The risk of developing senile osteoporosis in men and postmenopausal osteoporosis in women is, in large part, determined by the amount of bone mass accumulated during the active growth phases early in life. In terms of the potential regulatory molecules that contribute to the acquisition of peak bone mineral density (BMD) during postnatal growth, insulin-like growth factor-I (IGF-I) has received considerable attention for a number of reasons, including: (1) the effects of growth hormone (GH) on skeletal growth are largely mediated via IGF-I (Kasukawa et al. 2004); (2) mice lacking a functional IGF-I gene exhibit severe impairment in bone formation and a severe deficiency in peak BMD (Bikle et al. 2001, Mohan et al. 2003); (3) osteoblast-specific knockout of the IGF receptor gene exhibits a decrease in cancellous bone volume, connectivity and trabecular number (Zhang et al. 2002); (4) transgenic overexpression of GH or IGF-I leads to an increase in bone accretion (Saban et al. 1996, Zhao et al. 2000, Eckstein et al. 2004); (5) a congenic mouse containing a chromosome 6 serum IGF-I quantitative trait locus (QTL) region from a C3H/HeJ mouse into the C57BL/6J background exhibited a decrease in serum IGF-I and femoral BMD (Bouxsein et al., 2002); (6) IGF-I is required for the anabolic actions of parathyroid hormone on mouse bone (Miyakoshi et al. 2001, Bikle et al. 2002); and (7) insulin receptor substrate-1 knockout (KO) mice exhibited an insufficient proliferation of chondrocytes, calcification of hypertrophic chondrocytes, acceleration of apoptosis and early closure of the growth plate (Hoshi et al. 2004). Thus, there is strong evidence that IGF-I production is a major regulator of bone mass in mice.
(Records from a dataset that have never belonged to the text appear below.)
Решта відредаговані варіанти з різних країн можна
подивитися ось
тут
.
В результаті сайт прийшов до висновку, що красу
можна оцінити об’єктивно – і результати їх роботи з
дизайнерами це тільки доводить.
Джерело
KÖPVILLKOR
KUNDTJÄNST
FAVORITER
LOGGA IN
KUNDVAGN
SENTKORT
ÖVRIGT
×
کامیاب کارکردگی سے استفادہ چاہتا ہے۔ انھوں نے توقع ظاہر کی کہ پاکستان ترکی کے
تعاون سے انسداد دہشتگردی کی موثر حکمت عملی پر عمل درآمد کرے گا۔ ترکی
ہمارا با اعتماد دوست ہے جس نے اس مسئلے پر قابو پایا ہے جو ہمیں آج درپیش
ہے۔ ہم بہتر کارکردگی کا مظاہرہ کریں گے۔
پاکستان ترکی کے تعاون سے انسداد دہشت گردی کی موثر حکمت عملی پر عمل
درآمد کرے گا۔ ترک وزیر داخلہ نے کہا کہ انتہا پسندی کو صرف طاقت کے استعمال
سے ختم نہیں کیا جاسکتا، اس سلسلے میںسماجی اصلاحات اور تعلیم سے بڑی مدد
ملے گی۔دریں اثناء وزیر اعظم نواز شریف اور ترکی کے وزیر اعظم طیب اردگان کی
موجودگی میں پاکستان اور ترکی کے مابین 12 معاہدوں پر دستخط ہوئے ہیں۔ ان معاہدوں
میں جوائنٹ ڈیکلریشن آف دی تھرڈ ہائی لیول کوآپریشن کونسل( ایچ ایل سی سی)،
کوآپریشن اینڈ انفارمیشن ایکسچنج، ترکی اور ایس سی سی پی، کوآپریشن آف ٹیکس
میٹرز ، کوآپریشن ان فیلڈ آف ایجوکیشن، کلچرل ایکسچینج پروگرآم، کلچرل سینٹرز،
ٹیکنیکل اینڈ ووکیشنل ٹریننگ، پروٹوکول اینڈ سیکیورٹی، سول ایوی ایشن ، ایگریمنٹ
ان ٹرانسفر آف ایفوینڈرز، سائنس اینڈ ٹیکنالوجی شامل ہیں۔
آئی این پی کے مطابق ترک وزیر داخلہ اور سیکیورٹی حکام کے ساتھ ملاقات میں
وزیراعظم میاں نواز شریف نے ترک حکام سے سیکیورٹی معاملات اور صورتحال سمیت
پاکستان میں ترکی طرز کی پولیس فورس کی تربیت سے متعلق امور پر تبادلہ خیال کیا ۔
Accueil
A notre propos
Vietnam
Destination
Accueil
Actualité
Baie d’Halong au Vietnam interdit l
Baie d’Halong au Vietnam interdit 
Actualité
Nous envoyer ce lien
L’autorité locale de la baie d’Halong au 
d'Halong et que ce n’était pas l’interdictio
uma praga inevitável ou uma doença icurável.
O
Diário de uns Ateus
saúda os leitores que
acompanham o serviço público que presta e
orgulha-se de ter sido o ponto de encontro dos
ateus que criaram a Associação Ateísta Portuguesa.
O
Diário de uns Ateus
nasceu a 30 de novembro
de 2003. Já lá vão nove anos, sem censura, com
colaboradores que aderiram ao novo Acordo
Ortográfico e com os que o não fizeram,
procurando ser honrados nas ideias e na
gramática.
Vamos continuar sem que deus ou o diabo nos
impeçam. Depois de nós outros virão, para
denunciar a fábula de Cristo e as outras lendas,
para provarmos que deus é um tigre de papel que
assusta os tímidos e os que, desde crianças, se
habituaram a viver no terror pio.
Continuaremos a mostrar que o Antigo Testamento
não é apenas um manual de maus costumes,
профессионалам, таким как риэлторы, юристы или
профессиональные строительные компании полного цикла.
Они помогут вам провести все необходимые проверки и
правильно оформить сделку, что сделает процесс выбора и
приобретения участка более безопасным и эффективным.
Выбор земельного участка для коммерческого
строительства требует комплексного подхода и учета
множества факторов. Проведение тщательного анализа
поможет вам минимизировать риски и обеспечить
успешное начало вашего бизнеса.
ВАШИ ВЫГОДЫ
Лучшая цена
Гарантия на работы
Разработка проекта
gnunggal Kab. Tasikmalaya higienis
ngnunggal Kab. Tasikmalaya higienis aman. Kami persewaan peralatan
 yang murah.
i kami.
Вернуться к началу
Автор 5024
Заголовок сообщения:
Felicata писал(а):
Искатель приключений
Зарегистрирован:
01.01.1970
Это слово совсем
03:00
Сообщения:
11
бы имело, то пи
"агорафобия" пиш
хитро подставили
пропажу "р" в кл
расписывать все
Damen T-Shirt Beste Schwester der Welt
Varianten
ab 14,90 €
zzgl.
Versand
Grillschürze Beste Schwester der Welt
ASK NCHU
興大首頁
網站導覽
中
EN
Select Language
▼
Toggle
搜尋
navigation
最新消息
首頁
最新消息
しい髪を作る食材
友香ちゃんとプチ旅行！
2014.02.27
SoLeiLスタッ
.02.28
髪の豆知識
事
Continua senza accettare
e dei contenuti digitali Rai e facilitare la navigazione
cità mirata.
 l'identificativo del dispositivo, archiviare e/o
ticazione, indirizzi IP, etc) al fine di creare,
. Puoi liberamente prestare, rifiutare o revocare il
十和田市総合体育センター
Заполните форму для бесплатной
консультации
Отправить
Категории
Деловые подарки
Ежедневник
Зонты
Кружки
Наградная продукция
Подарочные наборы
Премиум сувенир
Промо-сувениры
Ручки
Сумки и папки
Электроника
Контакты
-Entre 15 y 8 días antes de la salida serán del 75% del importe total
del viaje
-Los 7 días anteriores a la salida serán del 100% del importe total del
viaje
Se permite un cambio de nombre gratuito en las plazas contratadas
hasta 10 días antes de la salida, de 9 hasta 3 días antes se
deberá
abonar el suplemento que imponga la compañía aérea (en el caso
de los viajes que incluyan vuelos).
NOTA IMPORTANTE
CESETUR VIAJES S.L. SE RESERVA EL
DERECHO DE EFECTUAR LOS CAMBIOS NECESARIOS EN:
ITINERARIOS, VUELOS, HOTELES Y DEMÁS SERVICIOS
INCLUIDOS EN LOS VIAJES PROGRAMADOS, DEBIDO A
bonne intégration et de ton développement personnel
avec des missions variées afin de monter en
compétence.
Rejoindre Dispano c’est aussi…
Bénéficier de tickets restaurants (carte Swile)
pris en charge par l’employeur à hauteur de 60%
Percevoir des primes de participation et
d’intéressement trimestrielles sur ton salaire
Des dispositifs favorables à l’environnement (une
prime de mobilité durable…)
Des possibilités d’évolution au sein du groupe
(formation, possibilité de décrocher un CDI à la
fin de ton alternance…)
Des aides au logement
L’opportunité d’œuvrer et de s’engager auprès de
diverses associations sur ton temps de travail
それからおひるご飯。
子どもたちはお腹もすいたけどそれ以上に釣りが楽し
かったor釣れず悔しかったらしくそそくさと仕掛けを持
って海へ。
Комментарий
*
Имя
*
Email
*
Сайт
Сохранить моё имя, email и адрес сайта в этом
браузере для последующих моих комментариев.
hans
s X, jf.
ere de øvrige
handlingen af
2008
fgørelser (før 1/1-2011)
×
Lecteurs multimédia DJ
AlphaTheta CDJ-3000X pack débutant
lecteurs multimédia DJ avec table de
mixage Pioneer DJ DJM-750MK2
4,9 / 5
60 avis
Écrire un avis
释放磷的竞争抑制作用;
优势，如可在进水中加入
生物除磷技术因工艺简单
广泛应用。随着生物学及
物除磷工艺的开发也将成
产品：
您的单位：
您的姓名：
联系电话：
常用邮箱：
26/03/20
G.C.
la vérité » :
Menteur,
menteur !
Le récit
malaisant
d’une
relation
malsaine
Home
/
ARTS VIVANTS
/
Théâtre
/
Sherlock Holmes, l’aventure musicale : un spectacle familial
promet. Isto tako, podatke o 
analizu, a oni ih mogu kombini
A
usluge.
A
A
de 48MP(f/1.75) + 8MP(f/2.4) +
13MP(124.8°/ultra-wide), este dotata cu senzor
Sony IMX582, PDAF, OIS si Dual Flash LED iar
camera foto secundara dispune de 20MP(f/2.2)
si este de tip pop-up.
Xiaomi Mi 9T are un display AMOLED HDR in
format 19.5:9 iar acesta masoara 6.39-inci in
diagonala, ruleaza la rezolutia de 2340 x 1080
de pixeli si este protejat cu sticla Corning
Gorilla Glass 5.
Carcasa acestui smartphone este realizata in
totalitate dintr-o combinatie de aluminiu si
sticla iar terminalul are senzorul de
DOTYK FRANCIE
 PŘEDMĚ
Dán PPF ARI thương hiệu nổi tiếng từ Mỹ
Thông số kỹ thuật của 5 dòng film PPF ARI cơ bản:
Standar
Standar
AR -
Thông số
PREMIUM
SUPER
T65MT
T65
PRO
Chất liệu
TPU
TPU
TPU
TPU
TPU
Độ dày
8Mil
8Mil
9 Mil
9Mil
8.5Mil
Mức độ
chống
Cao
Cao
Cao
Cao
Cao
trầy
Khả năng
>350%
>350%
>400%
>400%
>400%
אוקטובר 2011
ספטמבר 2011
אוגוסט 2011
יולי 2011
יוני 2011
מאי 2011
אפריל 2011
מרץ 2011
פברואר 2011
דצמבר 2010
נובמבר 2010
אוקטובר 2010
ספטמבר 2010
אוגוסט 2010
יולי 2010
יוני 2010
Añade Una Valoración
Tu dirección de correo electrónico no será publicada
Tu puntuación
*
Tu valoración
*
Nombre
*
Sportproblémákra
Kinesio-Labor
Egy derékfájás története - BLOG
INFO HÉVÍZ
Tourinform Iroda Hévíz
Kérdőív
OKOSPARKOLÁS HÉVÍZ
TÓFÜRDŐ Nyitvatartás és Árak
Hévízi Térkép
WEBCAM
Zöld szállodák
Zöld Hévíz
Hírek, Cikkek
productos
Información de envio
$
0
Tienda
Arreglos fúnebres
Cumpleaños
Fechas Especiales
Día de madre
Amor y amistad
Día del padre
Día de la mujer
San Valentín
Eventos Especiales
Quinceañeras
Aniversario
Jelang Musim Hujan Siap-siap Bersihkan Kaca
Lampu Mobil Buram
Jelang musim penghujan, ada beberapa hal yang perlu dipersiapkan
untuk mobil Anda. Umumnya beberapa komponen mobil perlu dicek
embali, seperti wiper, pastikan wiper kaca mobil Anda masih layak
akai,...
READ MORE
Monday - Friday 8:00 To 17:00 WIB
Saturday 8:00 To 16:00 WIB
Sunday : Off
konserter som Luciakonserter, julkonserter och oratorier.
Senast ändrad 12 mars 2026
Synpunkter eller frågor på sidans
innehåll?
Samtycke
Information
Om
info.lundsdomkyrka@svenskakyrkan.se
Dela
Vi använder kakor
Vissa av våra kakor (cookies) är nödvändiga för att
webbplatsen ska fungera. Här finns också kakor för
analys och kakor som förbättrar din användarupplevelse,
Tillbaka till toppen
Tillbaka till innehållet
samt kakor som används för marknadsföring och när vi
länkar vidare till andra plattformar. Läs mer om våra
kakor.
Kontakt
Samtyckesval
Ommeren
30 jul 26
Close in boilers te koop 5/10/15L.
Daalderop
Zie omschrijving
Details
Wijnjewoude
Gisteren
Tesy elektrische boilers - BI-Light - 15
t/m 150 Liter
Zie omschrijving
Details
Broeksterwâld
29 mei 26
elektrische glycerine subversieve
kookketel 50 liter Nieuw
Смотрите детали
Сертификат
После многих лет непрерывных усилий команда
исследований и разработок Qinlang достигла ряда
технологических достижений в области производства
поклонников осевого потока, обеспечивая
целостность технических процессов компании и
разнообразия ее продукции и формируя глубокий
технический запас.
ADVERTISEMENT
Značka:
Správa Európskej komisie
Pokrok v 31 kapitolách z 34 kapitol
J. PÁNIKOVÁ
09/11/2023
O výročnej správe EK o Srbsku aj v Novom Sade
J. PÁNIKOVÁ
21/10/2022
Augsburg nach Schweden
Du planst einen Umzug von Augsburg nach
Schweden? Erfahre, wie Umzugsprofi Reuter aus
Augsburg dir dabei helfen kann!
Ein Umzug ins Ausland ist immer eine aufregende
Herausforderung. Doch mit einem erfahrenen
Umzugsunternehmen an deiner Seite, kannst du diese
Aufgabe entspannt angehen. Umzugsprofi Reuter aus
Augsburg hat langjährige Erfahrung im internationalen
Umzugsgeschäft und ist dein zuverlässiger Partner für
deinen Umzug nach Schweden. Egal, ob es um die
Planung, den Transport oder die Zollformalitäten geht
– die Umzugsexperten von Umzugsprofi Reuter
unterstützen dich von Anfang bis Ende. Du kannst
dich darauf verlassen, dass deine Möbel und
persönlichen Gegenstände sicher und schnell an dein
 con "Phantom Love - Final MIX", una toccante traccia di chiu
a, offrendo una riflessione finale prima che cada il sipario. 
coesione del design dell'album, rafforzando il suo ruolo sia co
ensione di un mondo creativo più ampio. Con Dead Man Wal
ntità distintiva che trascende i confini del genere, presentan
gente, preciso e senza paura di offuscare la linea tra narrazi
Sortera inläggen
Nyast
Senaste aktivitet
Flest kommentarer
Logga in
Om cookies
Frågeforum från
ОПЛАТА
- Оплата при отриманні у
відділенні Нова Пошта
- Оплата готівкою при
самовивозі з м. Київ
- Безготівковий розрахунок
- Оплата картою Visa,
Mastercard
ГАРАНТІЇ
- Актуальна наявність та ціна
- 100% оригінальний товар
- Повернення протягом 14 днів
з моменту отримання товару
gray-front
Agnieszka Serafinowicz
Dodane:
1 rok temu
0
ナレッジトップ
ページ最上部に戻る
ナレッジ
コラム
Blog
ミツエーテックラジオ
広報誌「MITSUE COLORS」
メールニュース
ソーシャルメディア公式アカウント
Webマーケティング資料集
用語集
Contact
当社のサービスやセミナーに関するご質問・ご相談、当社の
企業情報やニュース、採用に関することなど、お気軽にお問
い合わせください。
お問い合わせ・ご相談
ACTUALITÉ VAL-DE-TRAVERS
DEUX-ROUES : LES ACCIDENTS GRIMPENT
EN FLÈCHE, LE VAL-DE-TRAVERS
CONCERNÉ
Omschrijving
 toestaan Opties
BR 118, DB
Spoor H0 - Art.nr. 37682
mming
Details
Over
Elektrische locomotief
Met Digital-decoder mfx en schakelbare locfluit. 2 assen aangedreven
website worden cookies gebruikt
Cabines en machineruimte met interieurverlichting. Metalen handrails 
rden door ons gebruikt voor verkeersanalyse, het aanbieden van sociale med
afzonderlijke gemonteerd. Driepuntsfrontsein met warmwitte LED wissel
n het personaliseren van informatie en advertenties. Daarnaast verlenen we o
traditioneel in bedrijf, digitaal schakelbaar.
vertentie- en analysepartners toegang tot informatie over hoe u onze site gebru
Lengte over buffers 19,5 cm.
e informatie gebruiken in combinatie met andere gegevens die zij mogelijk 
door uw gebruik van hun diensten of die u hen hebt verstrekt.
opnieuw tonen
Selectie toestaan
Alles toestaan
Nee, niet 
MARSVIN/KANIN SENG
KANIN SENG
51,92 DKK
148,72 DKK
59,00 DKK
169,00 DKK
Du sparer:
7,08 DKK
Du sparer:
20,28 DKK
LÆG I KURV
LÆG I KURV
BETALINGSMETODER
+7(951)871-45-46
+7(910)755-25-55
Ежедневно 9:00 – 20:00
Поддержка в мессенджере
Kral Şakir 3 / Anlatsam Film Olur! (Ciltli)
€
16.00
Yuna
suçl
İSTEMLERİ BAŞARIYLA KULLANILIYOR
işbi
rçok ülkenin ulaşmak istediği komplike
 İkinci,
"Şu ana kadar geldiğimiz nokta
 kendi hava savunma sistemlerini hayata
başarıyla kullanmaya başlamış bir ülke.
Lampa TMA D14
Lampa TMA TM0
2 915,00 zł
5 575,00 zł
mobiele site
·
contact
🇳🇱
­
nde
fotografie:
There is also evidence that IGF-I plays an important role in the regulation of peak bone mass in men and women. In this regard, an adolescent male lacking a functional IGF-I gene had a BMD of 5 S.D. less than corresponding age-matched normal children (Woods et al. 1997). Furthermore, we and others have shown that serum levels of IGF-I increase during puberty and correlate with BMD (Moreira-Andres et al. 1995, Libanati et al. 1999, Thorsen et al. 1999, Richman et al. 2001, Kasukawa et al. 2003). Although recent studies provide evidence that both the variation in peak BMD and circulating levels of IGF-I are largely determined genetically (Harrela et al. 1996, Recker & Deng 2002, Baldock & Eisman 2004), the direct experimental evidence for the hypothesis that genetic-dependent variation in IGF-I production is a major determinant of the variation in peak BMD seen in normal healthy individuals is lacking at the present time. If differences in IGF-I expression caused by genetic alterations do indeed influence peak bone mass, then haplo-insufficiency should lead to decreased IGF-I levels and a corresponding decrease in BMD. We therefore generated heterozygous IGF-I KO mice and corresponding control mice to evaluate the consequence(s) of half-normal gene expression on bone accretion. This study is an extension of a previous study (Mohan et al. 2003) which compared skeletal phenotypes of homozygous IGF-I KO mice with wild-type mice.

Materials and Methods

Animals

Heterozygous breeder MF1/DBA IGF-I KO mice (kindly provided by Dr Argiris Efstradiatis, Columbia University College of Physicans and Surgeons, New York, USA) were mated to generate heterozygous IGF-I KO and wild-type mice as described previously (Mohan et al. 2003). Heterozygous IGF-I KO and corresponding control littermate mice were killed at day 23 (before puberty), day 31 (at the end of puberty) and day 56 (post puberty) to collect bones for phenotypic measurements and serum for IGF-I measurements.

Bone densitometry

Femur BMD and bone mineral content (BMC) measurements were performed by dual energy X-ray absorptiometry, using the PIXImus instrument (LUNAR Corporation, Madison, WI, USA). The precision was ± 1% coefficients of variation (C.V.) in vitro and ± 2% C.V. in vivo.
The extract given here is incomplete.